> [The problem]: Starting with the line that contains "行，你的朋友可能會告訴你「keep awake」，以確保", return every line through the end of the listing below exactly as written. Omit the pictures.

> [Source data]:
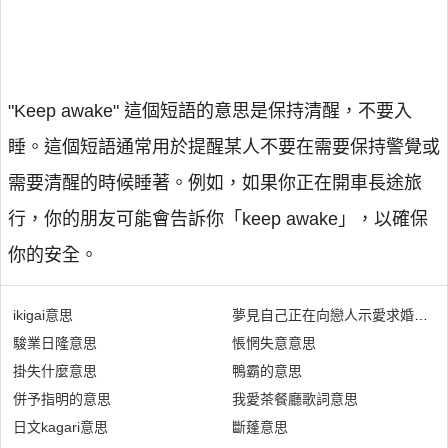
"Keep awake" 這個短語的意思是保持清醒，不要入
睡。這個短語通常用於提醒某人不要在需要保持警覺或
需要清醒的時候睡著。例如，如果你正在開車長途旅
行，你的朋友可能會告訴你「keep awake」，以確保
你的安全。
ikigai意思
夢見自己正在向戀人示愛求婚是什
駿業日隆意思
悵惘失意意思
掛失什麼意思
鴨霸的意思
併予指明的意思
我愛茶餐廳歌詞意思
日文kagari意思
斷蓬意思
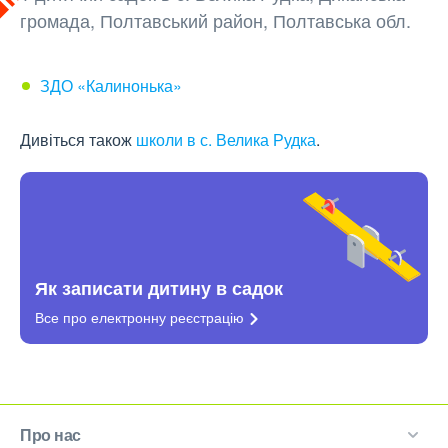
громада, Полтавський район, Полтавська обл.
ЗДО «Калинонька»
Дивіться також
школи в с. Велика Рудка
.
Як записати дитину в садок
Все про електронну
реєстрацію
Про нас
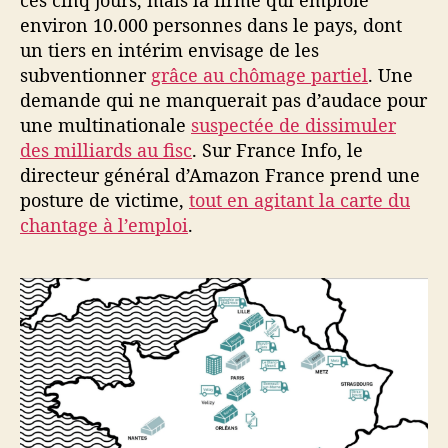
ces cinq jours, mais la firme qui emploie
environ 10.000 personnes dans le pays, dont
un tiers en intérim envisage de les
subventionner
grâce au chômage partiel
. Une
demande qui ne manquerait pas d’audace pour
une multinationale
suspectée de dissimuler
des milliards au fisc
. Sur France Info, le
directeur général d’Amazon France prend une
posture de victime,
tout en agitant la carte du
chantage à l’emploi
.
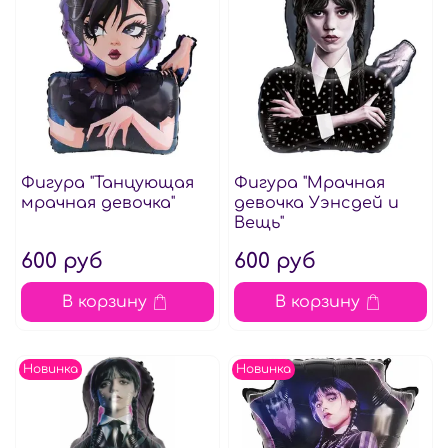
Фигура "Танцующая
Фигура "Мрачная
мрачная девочка"
девочка Уэнсдей и
Вещь"
600 руб
600 руб
В корзину
В корзину
Новинка
Новинка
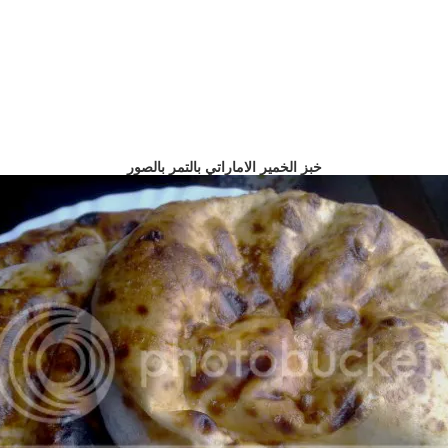
خبز الخمير الاماراتي بالتمر بالصور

> [Task result]:
行，你的朋友可能會告訴你「keep awake」，以確保
你的安全。
ikigai意思
夢見自己正在向戀人示愛求婚是什
駿業日隆意思
悵惘失意意思
掛失什麼意思
鴨霸的意思
併予指明的意思
我愛茶餐廳歌詞意思
日文kagari意思
斷蓬意思
громада, Полтавський район, Полтавська обл.
ЗДО «Калинонька»
Дивіться також
школи в с. Велика Рудка
.
Як записати дитину в садок
Все про електронну
реєстрацію
Про нас
ces cinq jours, mais la firme qui emploie
environ 10.000 personnes dans le pays, dont
un tiers en intérim envisage de les
subventionner
grâce au chômage partiel
. Une
demande qui ne manquerait pas d’audace pour
une multinationale
suspectée de dissimuler
des milliards au fisc
. Sur France Info, le
directeur général d’Amazon France prend une
posture de victime,
tout en agitant la carte du
chantage à l’emploi
.
Фигура "Танцующая
Фигура "Мрачная
мрачная девочка"
девочка Уэнсдей и
Вещь"
600 руб
600 руб
В корзину
В корзину
Новинка
Новинка
خبز الخمير الاماراتي بالتمر بالصور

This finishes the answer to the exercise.